▶ Exercise objective: Every record must be restated exactly. Drop the images.

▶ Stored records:
====================
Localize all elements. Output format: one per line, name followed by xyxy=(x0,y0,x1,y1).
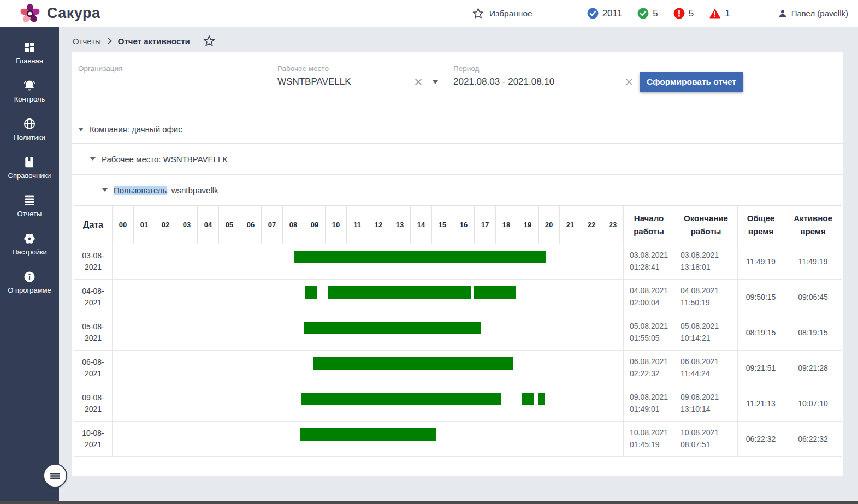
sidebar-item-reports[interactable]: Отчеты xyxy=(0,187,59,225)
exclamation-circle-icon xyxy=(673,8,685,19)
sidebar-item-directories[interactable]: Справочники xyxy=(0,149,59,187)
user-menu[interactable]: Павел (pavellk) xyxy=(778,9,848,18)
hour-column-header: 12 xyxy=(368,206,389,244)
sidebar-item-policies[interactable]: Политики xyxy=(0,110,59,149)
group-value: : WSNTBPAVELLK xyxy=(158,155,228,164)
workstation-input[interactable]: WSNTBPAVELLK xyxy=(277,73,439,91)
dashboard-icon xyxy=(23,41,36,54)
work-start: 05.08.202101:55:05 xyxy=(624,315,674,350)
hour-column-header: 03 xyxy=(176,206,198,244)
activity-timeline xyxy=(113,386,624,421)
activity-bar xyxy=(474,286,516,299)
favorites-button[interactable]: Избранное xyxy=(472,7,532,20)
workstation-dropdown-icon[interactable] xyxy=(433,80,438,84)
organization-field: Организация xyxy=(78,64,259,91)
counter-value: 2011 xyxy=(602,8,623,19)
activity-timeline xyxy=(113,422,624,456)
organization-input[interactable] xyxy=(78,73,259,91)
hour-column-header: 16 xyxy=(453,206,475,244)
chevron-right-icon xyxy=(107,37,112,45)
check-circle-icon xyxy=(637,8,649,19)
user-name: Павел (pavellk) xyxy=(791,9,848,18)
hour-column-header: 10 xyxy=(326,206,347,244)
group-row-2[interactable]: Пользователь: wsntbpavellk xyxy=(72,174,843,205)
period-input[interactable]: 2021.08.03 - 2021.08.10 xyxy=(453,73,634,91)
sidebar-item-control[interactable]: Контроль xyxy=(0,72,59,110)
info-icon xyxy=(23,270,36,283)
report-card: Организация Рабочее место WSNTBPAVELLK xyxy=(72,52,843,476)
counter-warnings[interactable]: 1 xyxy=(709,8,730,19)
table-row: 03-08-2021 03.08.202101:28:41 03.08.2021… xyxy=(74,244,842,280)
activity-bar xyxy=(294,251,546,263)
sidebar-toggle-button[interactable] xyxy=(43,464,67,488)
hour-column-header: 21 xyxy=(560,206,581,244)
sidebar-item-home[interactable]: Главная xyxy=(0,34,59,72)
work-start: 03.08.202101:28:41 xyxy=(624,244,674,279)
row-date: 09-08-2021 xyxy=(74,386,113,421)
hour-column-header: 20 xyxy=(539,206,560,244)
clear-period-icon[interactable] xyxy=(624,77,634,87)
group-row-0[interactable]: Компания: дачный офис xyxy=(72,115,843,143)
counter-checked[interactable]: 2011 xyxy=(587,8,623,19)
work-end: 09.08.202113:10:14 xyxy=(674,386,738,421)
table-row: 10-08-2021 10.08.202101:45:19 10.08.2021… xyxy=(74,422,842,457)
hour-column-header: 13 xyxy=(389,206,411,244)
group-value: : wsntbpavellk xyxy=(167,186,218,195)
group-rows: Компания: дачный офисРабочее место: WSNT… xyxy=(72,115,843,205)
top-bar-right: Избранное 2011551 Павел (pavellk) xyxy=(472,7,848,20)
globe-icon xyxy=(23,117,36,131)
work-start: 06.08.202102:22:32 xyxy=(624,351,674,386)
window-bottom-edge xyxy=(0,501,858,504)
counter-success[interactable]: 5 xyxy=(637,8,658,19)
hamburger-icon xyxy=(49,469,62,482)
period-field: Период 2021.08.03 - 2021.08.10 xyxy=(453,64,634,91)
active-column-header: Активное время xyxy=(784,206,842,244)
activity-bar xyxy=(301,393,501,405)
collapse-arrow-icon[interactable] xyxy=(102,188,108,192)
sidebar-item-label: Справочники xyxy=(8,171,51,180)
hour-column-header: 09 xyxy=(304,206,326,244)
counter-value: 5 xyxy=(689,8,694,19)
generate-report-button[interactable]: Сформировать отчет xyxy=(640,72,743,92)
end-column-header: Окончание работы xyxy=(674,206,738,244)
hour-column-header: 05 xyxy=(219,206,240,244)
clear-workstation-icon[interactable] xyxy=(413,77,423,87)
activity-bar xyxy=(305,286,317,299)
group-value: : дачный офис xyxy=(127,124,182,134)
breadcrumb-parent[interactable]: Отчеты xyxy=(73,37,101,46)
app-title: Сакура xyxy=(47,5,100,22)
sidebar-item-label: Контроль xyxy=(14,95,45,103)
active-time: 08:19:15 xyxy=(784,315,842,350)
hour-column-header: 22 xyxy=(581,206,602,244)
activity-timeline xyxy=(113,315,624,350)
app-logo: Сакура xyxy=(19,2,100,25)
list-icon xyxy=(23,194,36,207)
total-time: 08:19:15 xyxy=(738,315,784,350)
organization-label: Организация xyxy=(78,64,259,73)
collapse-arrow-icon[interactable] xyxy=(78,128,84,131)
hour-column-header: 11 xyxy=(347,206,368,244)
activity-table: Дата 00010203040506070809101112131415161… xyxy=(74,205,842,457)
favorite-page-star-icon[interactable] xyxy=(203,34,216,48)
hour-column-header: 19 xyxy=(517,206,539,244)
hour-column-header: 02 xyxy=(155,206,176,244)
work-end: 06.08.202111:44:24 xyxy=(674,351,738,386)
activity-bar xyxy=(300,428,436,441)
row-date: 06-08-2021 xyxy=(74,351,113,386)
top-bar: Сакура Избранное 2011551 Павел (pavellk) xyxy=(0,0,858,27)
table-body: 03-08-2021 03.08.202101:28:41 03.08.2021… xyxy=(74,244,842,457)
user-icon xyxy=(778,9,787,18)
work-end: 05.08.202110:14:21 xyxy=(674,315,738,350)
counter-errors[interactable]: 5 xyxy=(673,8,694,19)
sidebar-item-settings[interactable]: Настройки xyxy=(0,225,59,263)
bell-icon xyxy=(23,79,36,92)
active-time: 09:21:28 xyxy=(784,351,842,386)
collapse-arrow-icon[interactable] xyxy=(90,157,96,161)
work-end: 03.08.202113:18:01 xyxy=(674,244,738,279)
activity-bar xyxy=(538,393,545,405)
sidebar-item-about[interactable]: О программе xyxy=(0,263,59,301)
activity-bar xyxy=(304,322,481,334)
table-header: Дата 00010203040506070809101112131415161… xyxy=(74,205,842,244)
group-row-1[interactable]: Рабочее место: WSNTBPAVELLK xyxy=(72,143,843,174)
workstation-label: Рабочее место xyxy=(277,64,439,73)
====================
▶ Completed task:
Localize all elements. Output format: one per line, name followed by xyxy=(x0,y0,x1,y1).
sidebar-item-reports[interactable]: Отчеты xyxy=(0,187,59,225)
exclamation-circle-icon xyxy=(673,8,685,19)
sidebar-item-directories[interactable]: Справочники xyxy=(0,149,59,187)
user-menu[interactable]: Павел (pavellk) xyxy=(778,9,848,18)
hour-column-header: 12 xyxy=(368,206,389,244)
sidebar-item-policies[interactable]: Политики xyxy=(0,110,59,149)
group-value: : WSNTBPAVELLK xyxy=(158,155,228,164)
workstation-input[interactable]: WSNTBPAVELLK xyxy=(277,73,439,91)
dashboard-icon xyxy=(23,41,36,54)
work-start: 05.08.202101:55:05 xyxy=(624,315,674,350)
hour-column-header: 03 xyxy=(176,206,198,244)
activity-timeline xyxy=(113,386,624,421)
activity-bar xyxy=(474,286,516,299)
favorites-button[interactable]: Избранное xyxy=(472,7,532,20)
workstation-dropdown-icon[interactable] xyxy=(433,80,438,84)
organization-field: Организация xyxy=(78,64,259,91)
counter-value: 2011 xyxy=(602,8,623,19)
activity-timeline xyxy=(113,422,624,456)
organization-input[interactable] xyxy=(78,73,259,91)
hour-column-header: 16 xyxy=(453,206,475,244)
chevron-right-icon xyxy=(107,37,112,45)
check-circle-icon xyxy=(637,8,649,19)
user-name: Павел (pavellk) xyxy=(791,9,848,18)
hour-column-header: 10 xyxy=(326,206,347,244)
group-row-2[interactable]: Пользователь: wsntbpavellk xyxy=(72,174,843,205)
period-input[interactable]: 2021.08.03 - 2021.08.10 xyxy=(453,73,634,91)
sidebar-item-control[interactable]: Контроль xyxy=(0,72,59,110)
info-icon xyxy=(23,270,36,283)
report-card: Организация Рабочее место WSNTBPAVELLK xyxy=(72,52,843,476)
counter-warnings[interactable]: 1 xyxy=(709,8,730,19)
table-row: 03-08-2021 03.08.202101:28:41 03.08.2021… xyxy=(74,244,842,280)
activity-bar xyxy=(294,251,546,263)
sidebar-toggle-button[interactable] xyxy=(43,464,67,488)
hour-column-header: 21 xyxy=(560,206,581,244)
sidebar-item-home[interactable]: Главная xyxy=(0,34,59,72)
work-start: 03.08.202101:28:41 xyxy=(624,244,674,279)
row-date: 09-08-2021 xyxy=(74,386,113,421)
hour-column-header: 20 xyxy=(539,206,560,244)
clear-period-icon[interactable] xyxy=(624,77,634,87)
group-row-0[interactable]: Компания: дачный офис xyxy=(72,115,843,143)
counter-checked[interactable]: 2011 xyxy=(587,8,623,19)
work-end: 09.08.202113:10:14 xyxy=(674,386,738,421)
table-row: 10-08-2021 10.08.202101:45:19 10.08.2021… xyxy=(74,422,842,457)
hour-column-header: 13 xyxy=(389,206,411,244)
group-value: : wsntbpavellk xyxy=(167,186,218,195)
group-rows: Компания: дачный офисРабочее место: WSNT… xyxy=(72,115,843,205)
top-bar-right: Избранное 2011551 Павел (pavellk) xyxy=(472,7,848,20)
globe-icon xyxy=(23,117,36,131)
work-start: 06.08.202102:22:32 xyxy=(624,351,674,386)
window-bottom-edge xyxy=(0,501,858,504)
counter-success[interactable]: 5 xyxy=(637,8,658,19)
hamburger-icon xyxy=(49,469,62,482)
period-field: Период 2021.08.03 - 2021.08.10 xyxy=(453,64,634,91)
active-column-header: Активное время xyxy=(784,206,842,244)
activity-bar xyxy=(301,393,501,405)
collapse-arrow-icon[interactable] xyxy=(102,188,108,192)
sidebar-item-label: Справочники xyxy=(8,171,51,180)
hour-column-header: 09 xyxy=(304,206,326,244)
counter-value: 5 xyxy=(689,8,694,19)
generate-report-button[interactable]: Сформировать отчет xyxy=(640,72,743,92)
end-column-header: Окончание работы xyxy=(674,206,738,244)
hour-column-header: 05 xyxy=(219,206,240,244)
clear-workstation-icon[interactable] xyxy=(413,77,423,87)
activity-bar xyxy=(305,286,317,299)
group-value: : дачный офис xyxy=(127,124,182,134)
breadcrumb-parent[interactable]: Отчеты xyxy=(73,37,101,46)
app-title: Сакура xyxy=(47,5,100,22)
sidebar-item-label: Контроль xyxy=(14,95,45,103)
active-time: 08:19:15 xyxy=(784,315,842,350)
hour-column-header: 22 xyxy=(581,206,602,244)
activity-timeline xyxy=(113,315,624,350)
app-logo: Сакура xyxy=(19,2,100,25)
list-icon xyxy=(23,194,36,207)
total-time: 08:19:15 xyxy=(738,315,784,350)
organization-label: Организация xyxy=(78,64,259,73)
collapse-arrow-icon[interactable] xyxy=(78,128,84,131)
hour-column-header: 11 xyxy=(347,206,368,244)
activity-table: Дата 00010203040506070809101112131415161… xyxy=(74,205,842,457)
favorite-page-star-icon[interactable] xyxy=(203,34,216,48)
hour-column-header: 19 xyxy=(517,206,539,244)
hour-column-header: 02 xyxy=(155,206,176,244)
work-end: 06.08.202111:44:24 xyxy=(674,351,738,386)
activity-bar xyxy=(300,428,436,441)
row-date: 06-08-2021 xyxy=(74,351,113,386)
top-bar: Сакура Избранное 2011551 Павел (pavellk) xyxy=(0,0,858,27)
table-body: 03-08-2021 03.08.202101:28:41 03.08.2021… xyxy=(74,244,842,457)
user-icon xyxy=(778,9,787,18)
work-end: 05.08.202110:14:21 xyxy=(674,315,738,350)
counter-errors[interactable]: 5 xyxy=(673,8,694,19)
sidebar-item-settings[interactable]: Настройки xyxy=(0,225,59,263)
bell-icon xyxy=(23,79,36,92)
active-time: 09:21:28 xyxy=(784,351,842,386)
collapse-arrow-icon[interactable] xyxy=(90,157,96,161)
work-end: 03.08.202113:18:01 xyxy=(674,244,738,279)
activity-bar xyxy=(538,393,545,405)
sidebar-item-about[interactable]: О программе xyxy=(0,263,59,301)
activity-bar xyxy=(304,322,481,334)
table-header: Дата 00010203040506070809101112131415161… xyxy=(74,205,842,244)
group-row-1[interactable]: Рабочее место: WSNTBPAVELLK xyxy=(72,143,843,174)
workstation-label: Рабочее место xyxy=(277,64,439,73)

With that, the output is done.